Esse falatório todo sobre homens declarando, entre outras barbaridades, que certas mulheres simplesmente "merecem" ser estupradas de acordo com a roupa que usam ou de acordo com o modo como se comportam é, no mínimo, angustiante. Junto com o estupro vem um sentimento de que a vítima, que muitas vezes não reage por medo de morrer, consente o ato. E, além disso, a mulher sente culpa. Uma culpa totalmente sem propósito ou razão, uma culpa que parece estar no nosso DNA.
A mulher sente culpa porque acha que a roupa provocou o agressor. A mulher sente culpa porque ainda não nos livramos do pensamento de que uma mulher que teve relação sexual esteja desonrada. A mulher também se enche de medo de acharem que ela teve culpa.
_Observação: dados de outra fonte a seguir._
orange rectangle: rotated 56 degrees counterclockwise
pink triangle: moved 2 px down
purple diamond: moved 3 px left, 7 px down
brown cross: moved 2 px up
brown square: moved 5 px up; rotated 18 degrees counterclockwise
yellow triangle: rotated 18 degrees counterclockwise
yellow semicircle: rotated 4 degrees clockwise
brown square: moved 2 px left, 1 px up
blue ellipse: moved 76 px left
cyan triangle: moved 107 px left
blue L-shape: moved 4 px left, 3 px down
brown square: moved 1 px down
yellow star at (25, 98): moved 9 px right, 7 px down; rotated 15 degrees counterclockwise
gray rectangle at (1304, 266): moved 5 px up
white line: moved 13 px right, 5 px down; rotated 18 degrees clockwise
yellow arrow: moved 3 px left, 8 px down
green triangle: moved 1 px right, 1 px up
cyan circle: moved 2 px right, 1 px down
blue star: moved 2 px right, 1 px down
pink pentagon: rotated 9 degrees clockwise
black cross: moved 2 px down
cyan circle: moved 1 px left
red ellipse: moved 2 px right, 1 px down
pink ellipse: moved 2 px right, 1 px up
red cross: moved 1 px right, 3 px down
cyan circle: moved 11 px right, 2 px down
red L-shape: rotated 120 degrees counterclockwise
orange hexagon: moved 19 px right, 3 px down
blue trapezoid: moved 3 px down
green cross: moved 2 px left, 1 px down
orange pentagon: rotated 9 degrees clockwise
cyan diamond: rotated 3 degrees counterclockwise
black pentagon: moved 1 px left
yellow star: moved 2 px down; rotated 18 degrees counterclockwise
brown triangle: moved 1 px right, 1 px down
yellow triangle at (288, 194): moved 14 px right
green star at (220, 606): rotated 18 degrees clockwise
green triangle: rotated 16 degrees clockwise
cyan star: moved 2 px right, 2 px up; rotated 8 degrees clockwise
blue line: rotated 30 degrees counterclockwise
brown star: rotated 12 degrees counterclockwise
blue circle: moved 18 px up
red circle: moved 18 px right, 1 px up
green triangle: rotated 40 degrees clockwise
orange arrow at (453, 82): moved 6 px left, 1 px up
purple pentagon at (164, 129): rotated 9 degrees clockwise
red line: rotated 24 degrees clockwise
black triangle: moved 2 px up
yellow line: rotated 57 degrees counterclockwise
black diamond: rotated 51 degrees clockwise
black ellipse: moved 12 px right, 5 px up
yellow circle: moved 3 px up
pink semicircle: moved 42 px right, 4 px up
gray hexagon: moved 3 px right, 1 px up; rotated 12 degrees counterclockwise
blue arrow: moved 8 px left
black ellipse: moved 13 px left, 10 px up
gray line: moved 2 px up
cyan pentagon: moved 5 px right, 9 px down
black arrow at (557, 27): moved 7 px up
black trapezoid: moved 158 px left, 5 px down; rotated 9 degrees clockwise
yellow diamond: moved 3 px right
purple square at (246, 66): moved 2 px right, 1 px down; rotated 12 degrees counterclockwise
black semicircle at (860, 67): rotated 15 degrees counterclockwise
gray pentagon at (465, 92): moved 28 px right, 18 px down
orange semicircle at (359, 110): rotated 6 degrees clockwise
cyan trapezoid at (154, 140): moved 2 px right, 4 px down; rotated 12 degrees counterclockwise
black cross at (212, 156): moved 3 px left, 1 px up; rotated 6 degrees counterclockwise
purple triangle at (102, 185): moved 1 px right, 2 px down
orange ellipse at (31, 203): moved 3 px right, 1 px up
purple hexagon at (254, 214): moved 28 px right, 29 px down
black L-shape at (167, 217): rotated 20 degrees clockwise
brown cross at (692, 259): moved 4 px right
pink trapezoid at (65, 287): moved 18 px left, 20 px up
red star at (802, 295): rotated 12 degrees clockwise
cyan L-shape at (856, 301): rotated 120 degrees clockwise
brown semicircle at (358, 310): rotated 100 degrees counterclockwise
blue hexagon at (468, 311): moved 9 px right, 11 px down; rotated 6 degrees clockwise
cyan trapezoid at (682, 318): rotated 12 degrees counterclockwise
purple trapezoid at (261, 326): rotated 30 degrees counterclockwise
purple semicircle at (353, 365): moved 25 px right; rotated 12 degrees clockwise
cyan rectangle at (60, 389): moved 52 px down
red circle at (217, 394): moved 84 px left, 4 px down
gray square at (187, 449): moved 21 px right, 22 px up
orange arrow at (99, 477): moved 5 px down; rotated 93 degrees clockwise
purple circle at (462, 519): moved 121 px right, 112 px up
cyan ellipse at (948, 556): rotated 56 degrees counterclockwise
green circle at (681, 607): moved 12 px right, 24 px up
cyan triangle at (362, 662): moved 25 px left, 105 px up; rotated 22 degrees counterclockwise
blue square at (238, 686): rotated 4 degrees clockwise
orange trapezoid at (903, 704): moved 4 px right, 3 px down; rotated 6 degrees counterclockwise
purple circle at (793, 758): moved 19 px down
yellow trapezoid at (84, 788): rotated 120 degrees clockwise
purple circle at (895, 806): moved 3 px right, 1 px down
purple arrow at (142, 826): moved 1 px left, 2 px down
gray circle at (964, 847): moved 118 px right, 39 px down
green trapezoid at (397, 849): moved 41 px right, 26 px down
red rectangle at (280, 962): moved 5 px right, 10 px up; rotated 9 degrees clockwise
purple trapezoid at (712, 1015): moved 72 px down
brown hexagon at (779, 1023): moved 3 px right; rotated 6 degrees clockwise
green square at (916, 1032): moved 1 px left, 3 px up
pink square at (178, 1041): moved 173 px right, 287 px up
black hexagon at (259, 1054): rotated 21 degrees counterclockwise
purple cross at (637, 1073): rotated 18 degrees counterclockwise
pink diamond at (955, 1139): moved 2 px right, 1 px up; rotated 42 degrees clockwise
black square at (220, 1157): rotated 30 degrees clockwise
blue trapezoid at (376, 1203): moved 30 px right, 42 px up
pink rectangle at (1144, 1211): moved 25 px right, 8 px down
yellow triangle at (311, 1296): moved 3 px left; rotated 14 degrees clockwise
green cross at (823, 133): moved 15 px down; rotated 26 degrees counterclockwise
Ainda hoje, não somos tratadas com o devido respeito e, assim, muitos acham normal colocar a mulher em uma posição de subserviência e/ou inferioridade. Para muitos a mulher existe para servir ao homem e aos seus desejos.
Estou aqui escrevendo tudo isso porque passei por uma situação de abuso e durante muito tempo não falei sobre isso. A terapia me ajudou a trazer isso à tona e a trabalhar tudo isso em mim. Eu tive ajuda. E, na época, tive toda a ajuda dos meus pais que nunca me questionaram ou culparam por nada. Até porque não seria nada bom encarar alguém me culpando por atitudes de outros, além de eu ter que lidar com a culpa que minha mente me impingia.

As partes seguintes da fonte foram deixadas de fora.